So you are saying that Itosu taught a different karate to Funakoshi that he taught to Mabuni?  Or was Mabuni's primary influence Higaonna?  Regardless, I always thought the junior/senior relationship was based on when someone started their training...

RE: Mas Oyama-Danjo, if you've not already seen it, suggest you see the Korean movie "Fighter In The Wind."  It is a loose biography of Mas Oyama with pretty decent (albeit short ) fight scenes and a really well done section about his training in the mountains.

Miles


----------



## madfrank (Jan 10, 2006)

Hi

I know Oyama trained with Funakoshi in his younger days.

But Mas Oyama's Karate is nothing like Funakoshis.

Oyama did full contact stuff and the hundred man fights, there is nothing like this in Shotokan.

Funakoshi may have known the real stuff as I alluded to in my above post but he never taught it to the Japanese, Oyama wasn't Japanese.

The Okinawans were essentially prisoners of the Japanese for most of their history.

Why would they terach them the good oil?

MF


----------



## Danjo (Jan 10, 2006)

madfrank said:
			
		

> Hi
> 
> I know Oyama trained with Funakoshi in his younger days.
> 
> ...


 
Man, you're basing this on nothing.
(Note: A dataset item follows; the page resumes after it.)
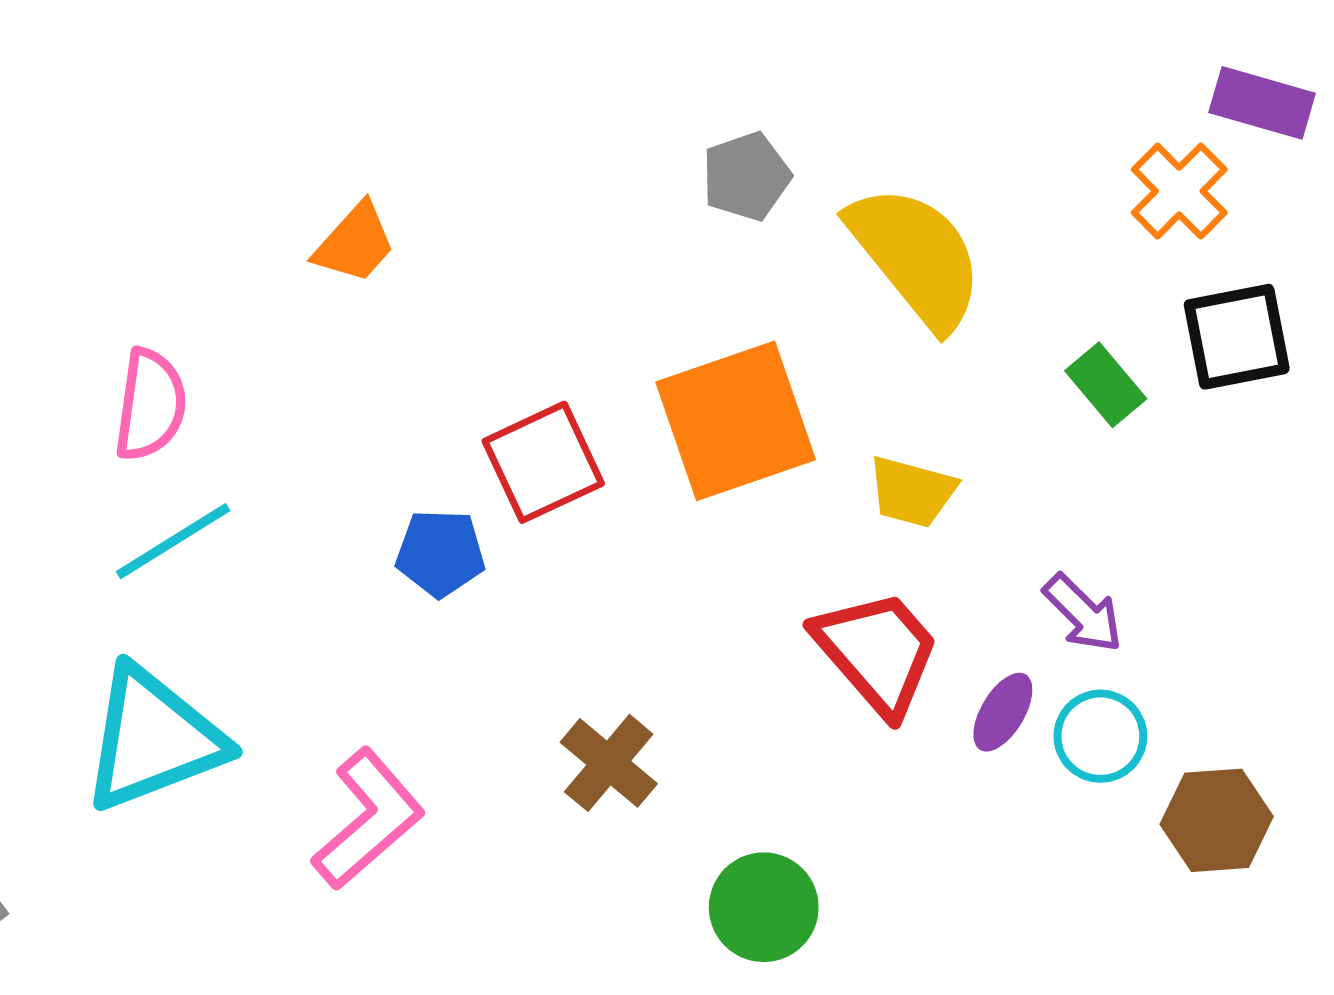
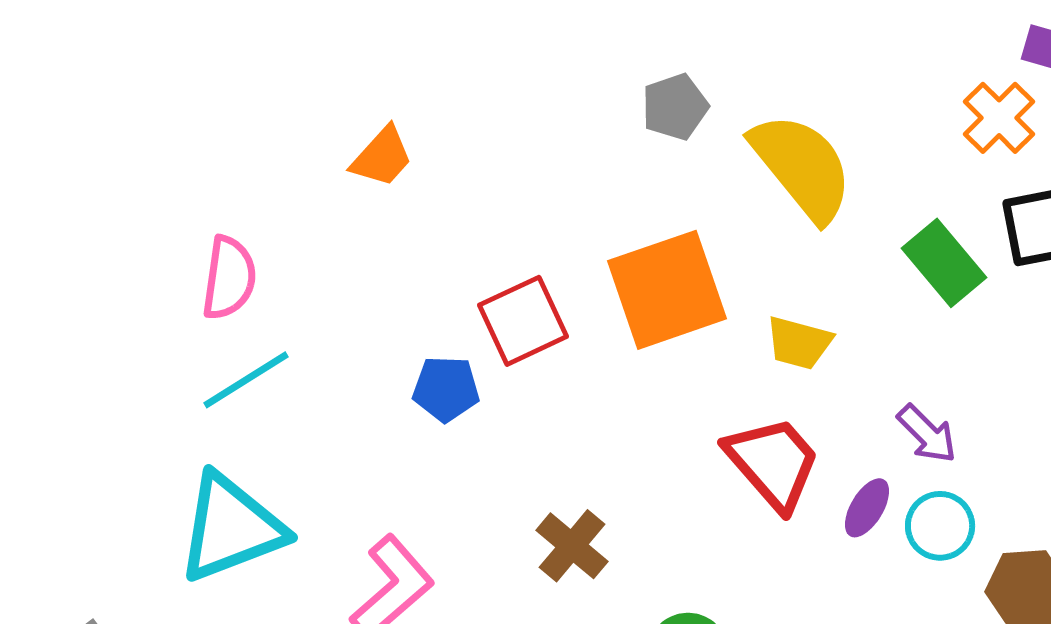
green rectangle: (1106, 385) -> (944, 263), size x1.4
Shotokan was and is a very tough Karate. There were those like Motobu who hated Funakoshi due to his perception of Funakoshi's taking credit for a fight that Motobu had won, but for the most part Funakoshi was highly respected. The Japanese weren't stupid. They knew what good fighting was. They had Jiu Jitsu and Judo etc. and wouldn't have been sucked in to a weak form of Karate. Also, what makes you think that Oyama's being Korean would make Funakoshi teach him the "real" Karate?


----------



## TimoS (Jan 10, 2006)

Danjo said:
			
		

> There were those like Motobu who hated Funakoshi due to his perception of Funakoshi's taking credit for a fight that Motobu had won



While that must have been part of it, there were other things that these two karate greats just didn't see eye-to-eye on. Motobu was a fighter, Funakoshi seems to me to have been more of thinker



> Also, what makes you think that Oyama's being Korean would make Funakoshi teach him the "real" Karate?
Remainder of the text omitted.